● RECORD EXTRACTS
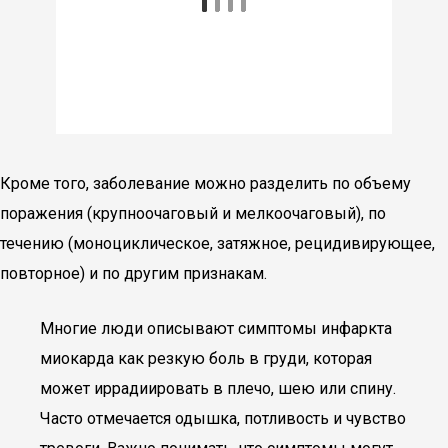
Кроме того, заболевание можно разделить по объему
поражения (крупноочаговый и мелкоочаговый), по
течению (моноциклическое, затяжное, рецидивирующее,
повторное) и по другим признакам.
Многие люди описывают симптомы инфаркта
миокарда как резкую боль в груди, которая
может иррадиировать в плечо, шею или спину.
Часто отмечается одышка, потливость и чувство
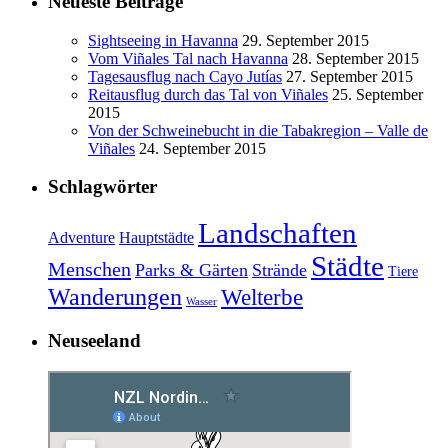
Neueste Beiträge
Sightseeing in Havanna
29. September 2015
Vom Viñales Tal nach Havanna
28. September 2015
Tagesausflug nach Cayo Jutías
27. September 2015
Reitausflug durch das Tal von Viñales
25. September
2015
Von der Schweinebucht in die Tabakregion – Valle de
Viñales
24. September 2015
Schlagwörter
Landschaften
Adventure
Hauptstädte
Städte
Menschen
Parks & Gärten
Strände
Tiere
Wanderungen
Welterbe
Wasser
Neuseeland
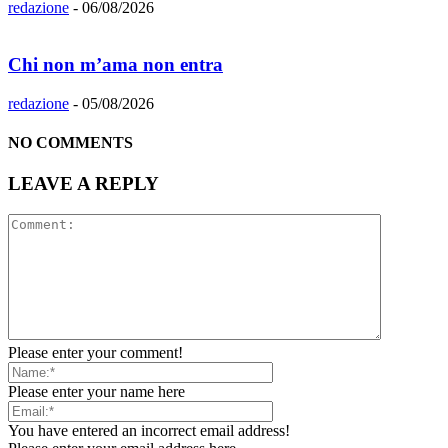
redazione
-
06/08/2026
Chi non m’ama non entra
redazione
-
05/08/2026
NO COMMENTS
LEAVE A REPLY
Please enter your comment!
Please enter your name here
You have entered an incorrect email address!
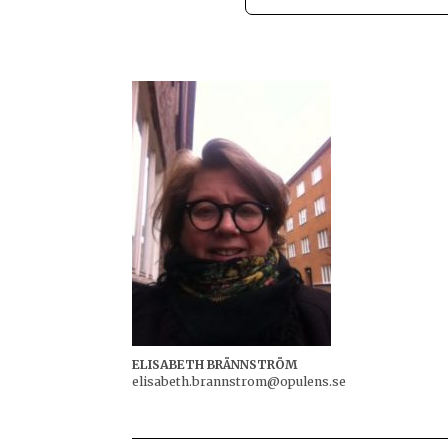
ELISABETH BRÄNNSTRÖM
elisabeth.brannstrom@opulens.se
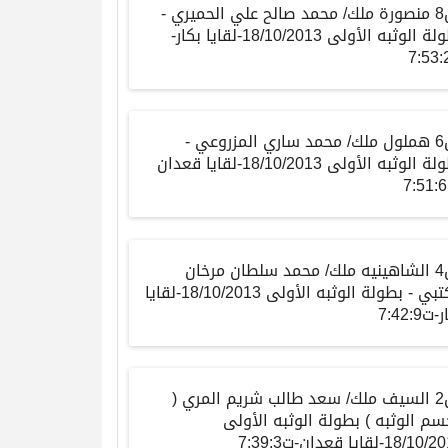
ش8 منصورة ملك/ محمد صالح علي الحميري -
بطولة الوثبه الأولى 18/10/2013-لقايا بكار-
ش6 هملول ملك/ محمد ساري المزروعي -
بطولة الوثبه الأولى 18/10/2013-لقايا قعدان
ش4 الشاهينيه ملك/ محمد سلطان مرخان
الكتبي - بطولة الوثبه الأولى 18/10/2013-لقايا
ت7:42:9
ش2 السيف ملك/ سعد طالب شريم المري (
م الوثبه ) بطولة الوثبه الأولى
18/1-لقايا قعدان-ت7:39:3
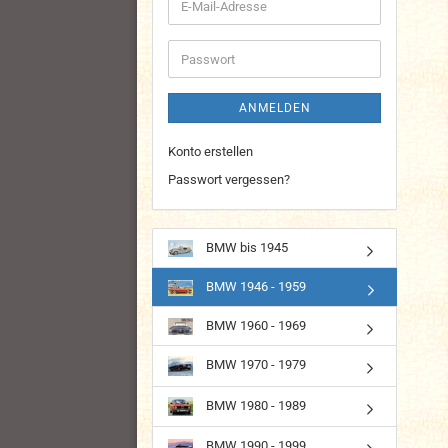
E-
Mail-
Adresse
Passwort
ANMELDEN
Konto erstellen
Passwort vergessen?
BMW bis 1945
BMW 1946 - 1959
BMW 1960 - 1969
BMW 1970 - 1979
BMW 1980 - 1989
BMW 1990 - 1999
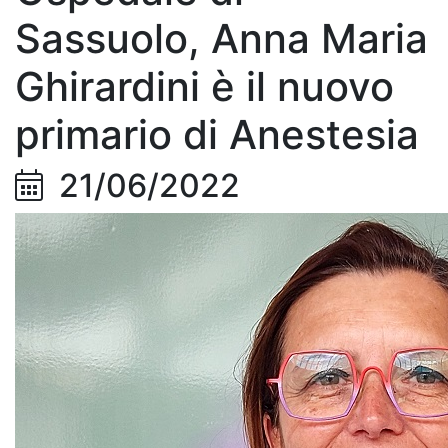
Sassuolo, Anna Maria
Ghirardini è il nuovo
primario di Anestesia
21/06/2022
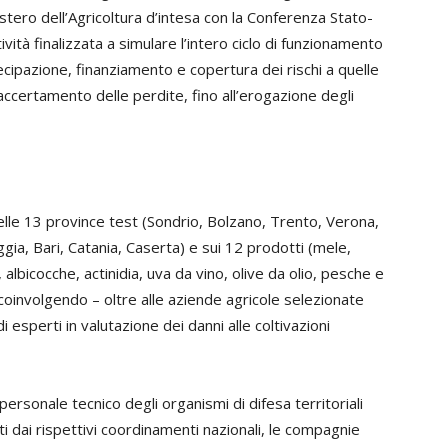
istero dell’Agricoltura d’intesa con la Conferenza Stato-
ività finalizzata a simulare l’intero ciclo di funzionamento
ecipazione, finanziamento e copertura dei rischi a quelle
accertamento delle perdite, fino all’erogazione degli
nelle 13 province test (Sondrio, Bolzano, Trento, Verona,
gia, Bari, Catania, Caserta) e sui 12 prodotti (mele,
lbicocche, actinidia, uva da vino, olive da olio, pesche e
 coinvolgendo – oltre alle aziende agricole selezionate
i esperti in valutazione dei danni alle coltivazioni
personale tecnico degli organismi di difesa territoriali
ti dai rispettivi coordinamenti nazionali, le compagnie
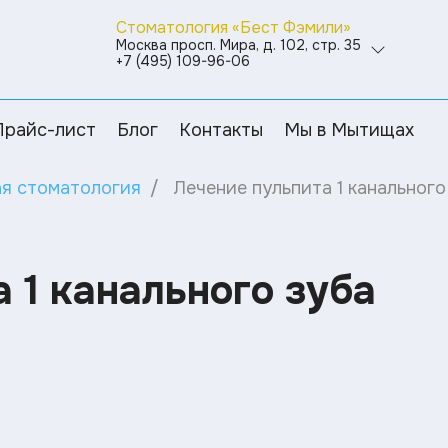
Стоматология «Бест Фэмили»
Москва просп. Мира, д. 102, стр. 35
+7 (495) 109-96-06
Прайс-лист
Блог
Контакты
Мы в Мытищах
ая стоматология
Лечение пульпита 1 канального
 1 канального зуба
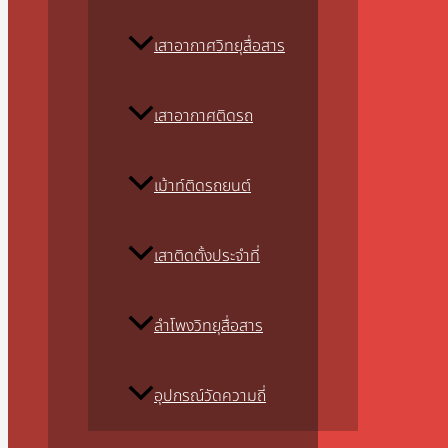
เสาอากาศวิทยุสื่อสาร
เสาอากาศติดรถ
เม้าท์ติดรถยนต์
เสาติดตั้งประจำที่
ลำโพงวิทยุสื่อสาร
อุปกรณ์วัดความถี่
...
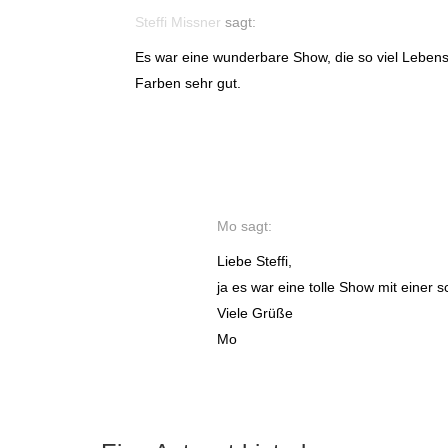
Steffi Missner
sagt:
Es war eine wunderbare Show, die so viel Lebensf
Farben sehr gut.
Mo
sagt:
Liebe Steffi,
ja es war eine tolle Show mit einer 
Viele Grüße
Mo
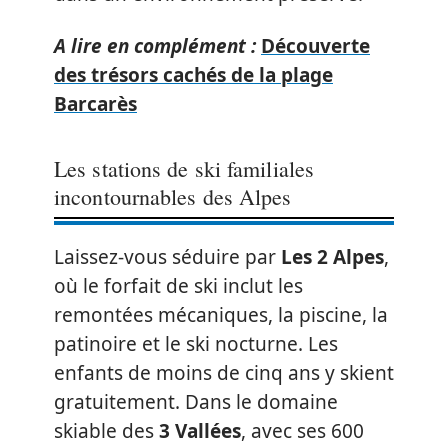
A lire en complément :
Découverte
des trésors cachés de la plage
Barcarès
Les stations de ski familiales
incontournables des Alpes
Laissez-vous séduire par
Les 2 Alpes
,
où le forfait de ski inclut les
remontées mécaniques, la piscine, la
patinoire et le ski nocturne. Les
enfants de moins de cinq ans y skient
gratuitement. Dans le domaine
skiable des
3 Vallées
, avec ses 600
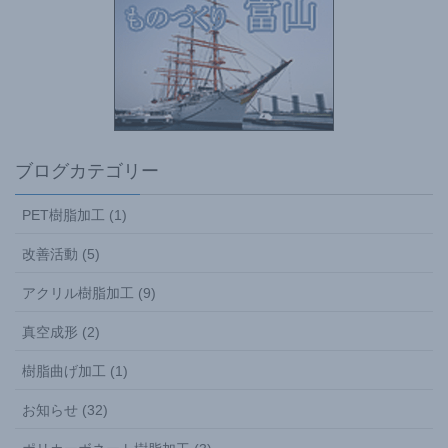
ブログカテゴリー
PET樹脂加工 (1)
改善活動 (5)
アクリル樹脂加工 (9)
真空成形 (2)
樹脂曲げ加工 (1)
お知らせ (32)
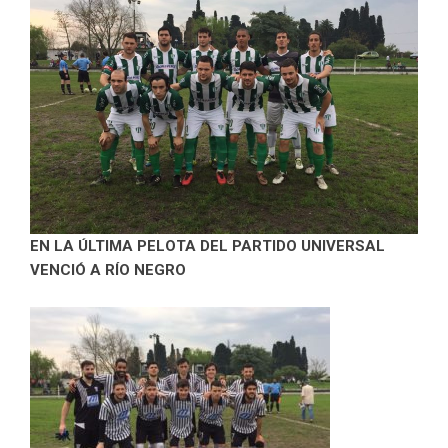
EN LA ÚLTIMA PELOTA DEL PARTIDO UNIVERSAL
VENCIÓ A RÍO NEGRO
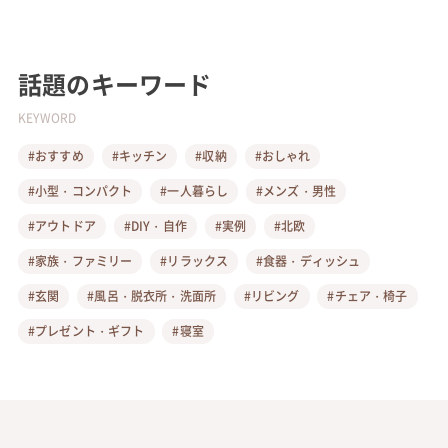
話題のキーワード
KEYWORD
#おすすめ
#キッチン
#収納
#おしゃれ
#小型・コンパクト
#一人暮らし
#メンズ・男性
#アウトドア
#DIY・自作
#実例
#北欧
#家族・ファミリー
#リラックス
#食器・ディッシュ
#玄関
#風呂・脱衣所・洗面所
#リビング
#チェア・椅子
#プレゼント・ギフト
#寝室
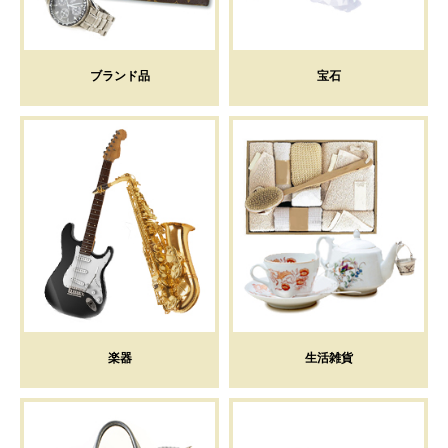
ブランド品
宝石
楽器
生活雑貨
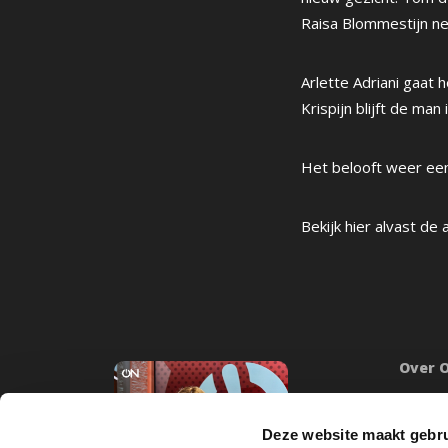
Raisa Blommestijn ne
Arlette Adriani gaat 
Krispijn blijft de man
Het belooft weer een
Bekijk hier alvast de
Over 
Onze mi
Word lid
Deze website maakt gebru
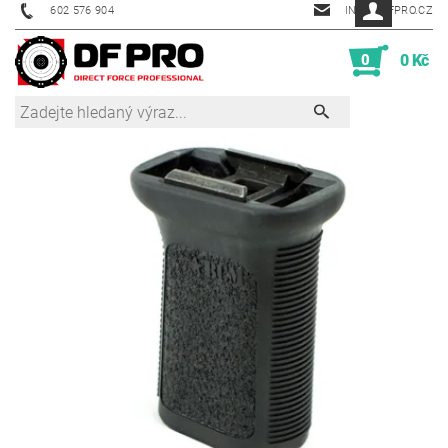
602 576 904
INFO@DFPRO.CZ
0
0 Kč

● WHAT IS BEING ASKED
Could the stretch from the line with "Landschaften" through the line with "อุปกรณ์วัดความถี่" in the listing above be restated word for word, minus the pictures?

● OUTPUT FOR THIS EXERCISE
Landschaften
Adventure
Hauptstädte
Städte
Menschen
Parks & Gärten
Strände
Tiere
Wanderungen
Welterbe
Wasser
Neuseeland
redazione
-
06/08/2026
Chi non m’ama non entra
redazione
-
05/08/2026
NO COMMENTS
LEAVE A REPLY
Please enter your comment!
Please enter your name here
You have entered an incorrect email address!
ELISABETH BRÄNNSTRÖM
elisabeth.brannstrom@opulens.se
ش8 منصورة ملك/ محمد صالح علي الحميري -
بطولة الوثبه الأولى 18/10/2013-لقايا بكار-
ش6 هملول ملك/ محمد ساري المزروعي -
بطولة الوثبه الأولى 18/10/2013-لقايا قعدان
ش4 الشاهينيه ملك/ محمد سلطان مرخان
الكتبي - بطولة الوثبه الأولى 18/10/2013-لقايا
ت7:42:9
ش2 السيف ملك/ سعد طالب شريم المري (
م الوثبه ) بطولة الوثبه الأولى
18/1-لقايا قعدان-ت7:39:3
E-
Mail-
Adresse
Passwort
ANMELDEN
Konto erstellen
Passwort vergessen?
BMW bis 1945
BMW 1946 - 1959
BMW 1960 - 1969
BMW 1970 - 1979
BMW 1980 - 1989
BMW 1990 - 1999
Sassuolo, Anna Maria
Ghirardini è il nuovo
primario di Anestesia
21/06/2022
istero dell’Agricoltura d’intesa con la Conferenza Stato-
ività finalizzata a simulare l’intero ciclo di funzionamento
ecipazione, finanziamento e copertura dei rischi a quelle
accertamento delle perdite, fino all’erogazione degli
nelle 13 province test (Sondrio, Bolzano, Trento, Verona,
gia, Bari, Catania, Caserta) e sui 12 prodotti (mele,
lbicocche, actinidia, uva da vino, olive da olio, pesche e
 coinvolgendo – oltre alle aziende agricole selezionate
i esperti in valutazione dei danni alle coltivazioni
personale tecnico degli organismi di difesa territoriali
ti dai rispettivi coordinamenti nazionali, le compagnie
Стоматология «Бест Фэмили»
Москва просп. Мира, д. 102, стр. 35
+7 (495) 109-96-06
Прайс-лист
Блог
Контакты
Мы в Мытищах
ая стоматология
Лечение пульпита 1 канального
 1 канального зуба
เสาอากาศวิทยุสื่อสาร
เสาอากาศติดรถ
เม้าท์ติดรถยนต์
เสาติดตั้งประจำที่
ลำโพงวิทยุสื่อสาร
อุปกรณ์วัดความถี่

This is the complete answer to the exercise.